Gli occhi scuri della ragazza, colmi di lacrime, erano fissi nel vuoto. Da troppo tempo non potevano riposare.
-Strega.-
Quella parola, pronunciata con rabbia, riecheggiò nella stanza. La strega era lei. Questo era ciò che pensavano i suoi amici, i parenti, persino gli sconosciuti, senza preoccuparsi troppo di ferire i suoi sentimenti. Quanto cuore poteva avere una strega? I suoi occhi si illuminarono di una luce intensa, bianca. Un forte vento le scompigliò i capelli. La ragazza rimase immobile, conosceva la procedura, sapeva che il prossimo passo sarebbe stato il formicolio alla mano. Il braccio destro tremava, la ragazza cadde in uno stato di trans mentale. La sua mano si muoveva lenta nel vuoto, sprigionando scie luminose. Dopo 10 minuti crollò a terra. Il vento cessò e sospeso in aria si poteva distinguere chiaramente la figura di una donna, stesa a terra, ricoperta di sangue. Gwen sollevò il viso, scrutando disgustata le scie luminose che svanivano lentamente in una cascata di luce. La notte tornò a regnare nella stanza scura. Il destino aveva parlato, nessuno avrebbe potuto cambiarlo.
Qualcuno aveva avuto il coraggio di chiamarlo dono, ma la gotica sapeva che era solo un presagio di morte.
Odiava non essere come le altre ragazze, odiava essere chiamata strega, odiava se stessa.
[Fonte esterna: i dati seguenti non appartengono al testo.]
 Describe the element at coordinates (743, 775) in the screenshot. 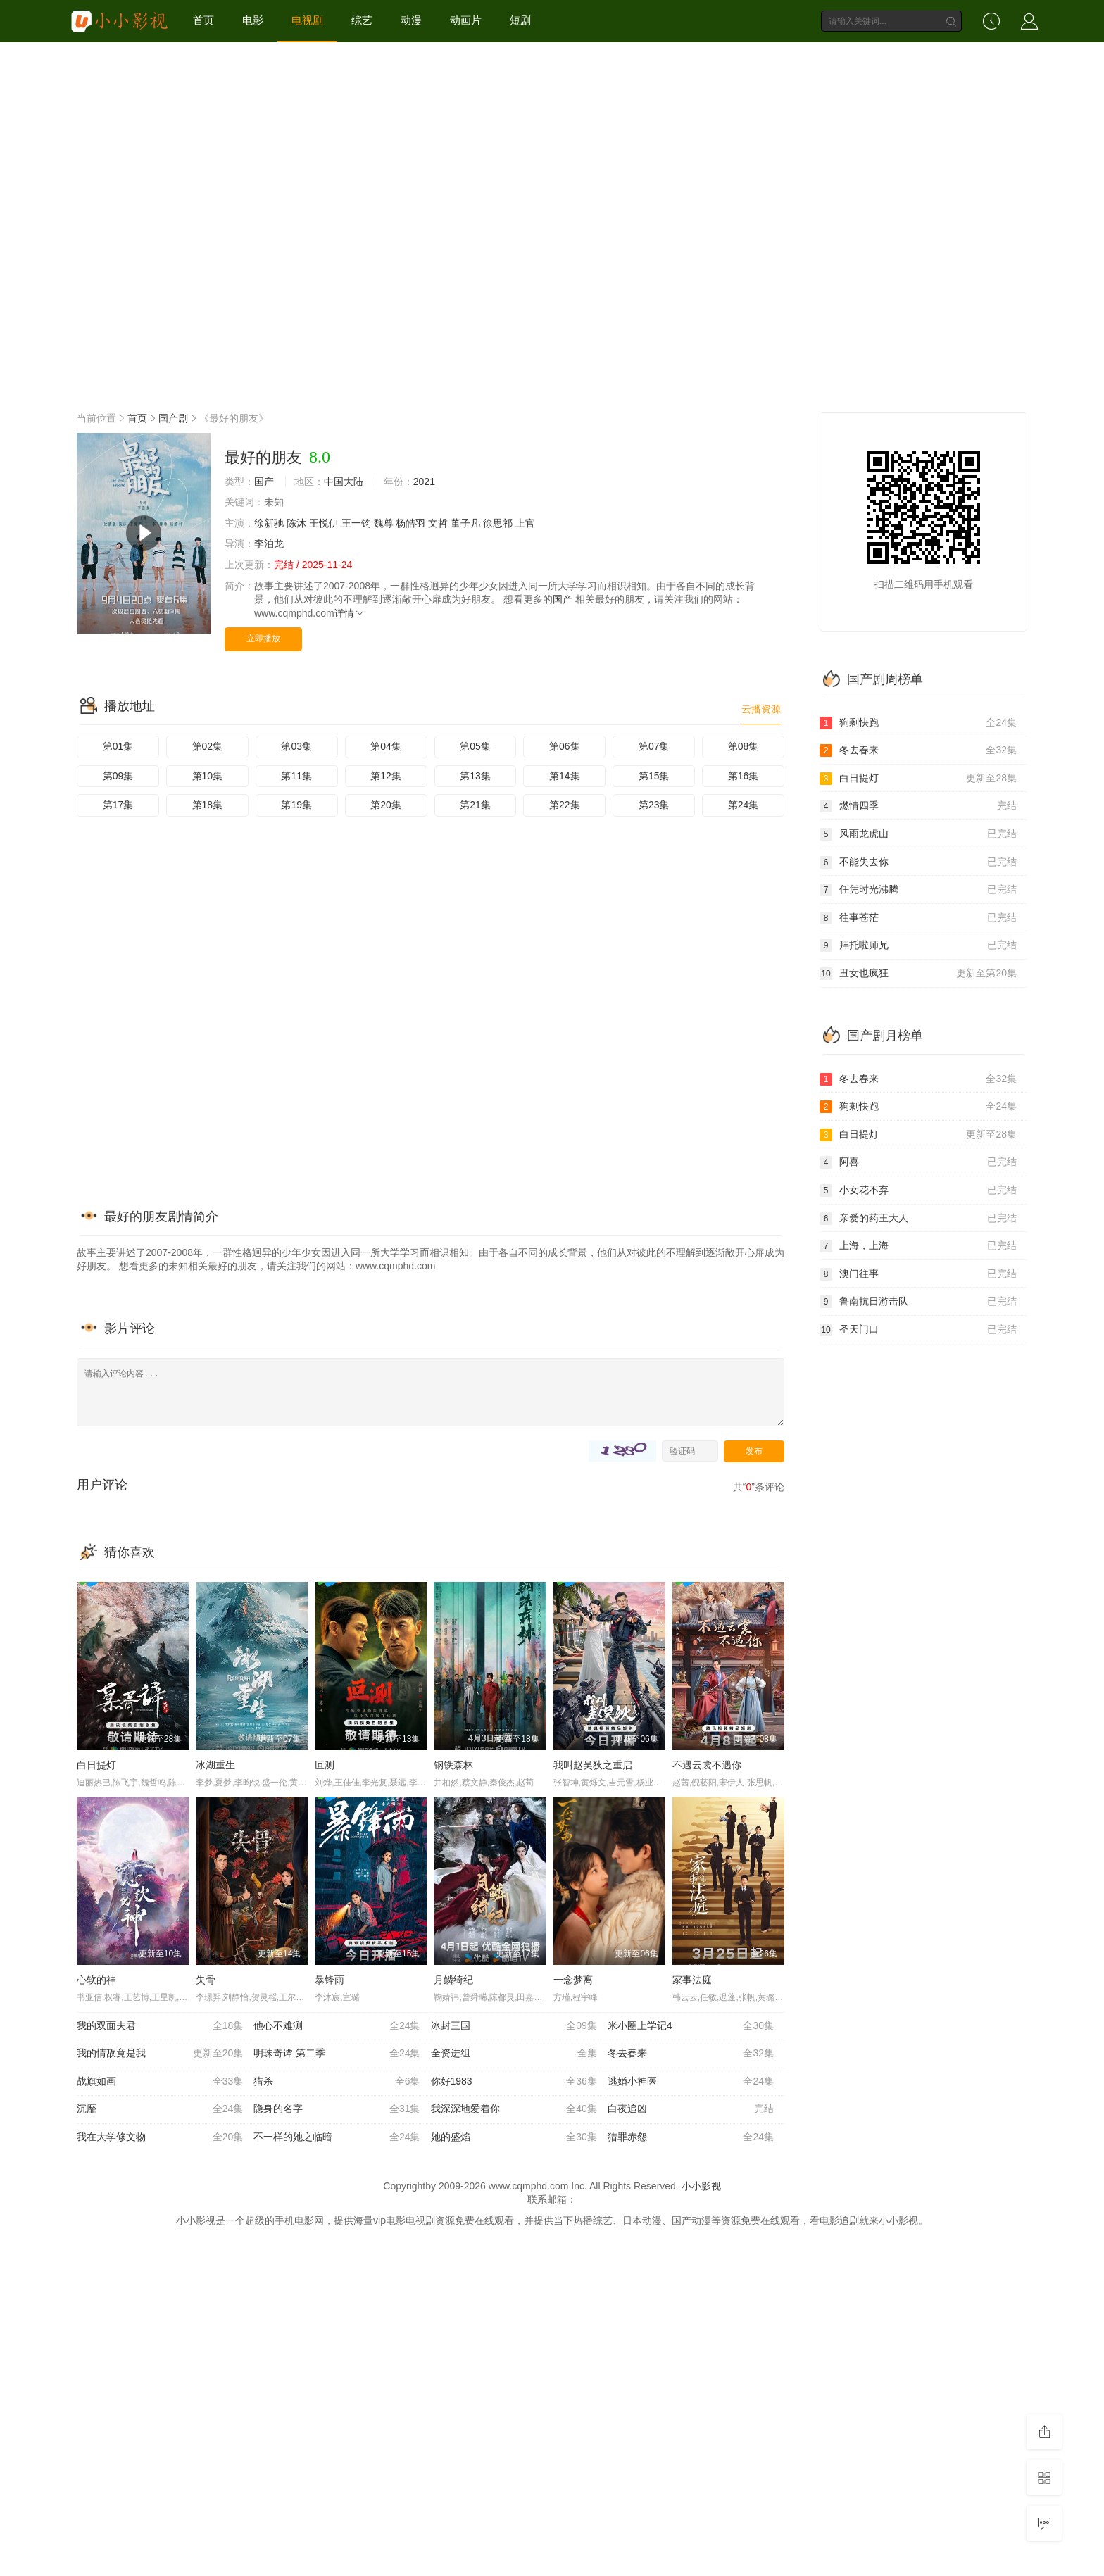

Un urlo straziante fece sobbalzare Gwen, si guardò intorno spaventata, corse giù per le scale.
-Mamma.- Le lacrime rigavano il suo volto, lei era accasciata a terra, sul corpo della madre. Il sangue era sparso sul pavimento, fino a ricoprire l’intera stanza.
La donna esalò l’ultimo respiro, tra le braccia della figlia incredula e tremolante. Lei lo sapeva, ma non poteva fare niente per impedirlo.
Il destino è stato crudele con lei, fin dal primo momento in cui ha visto la luce.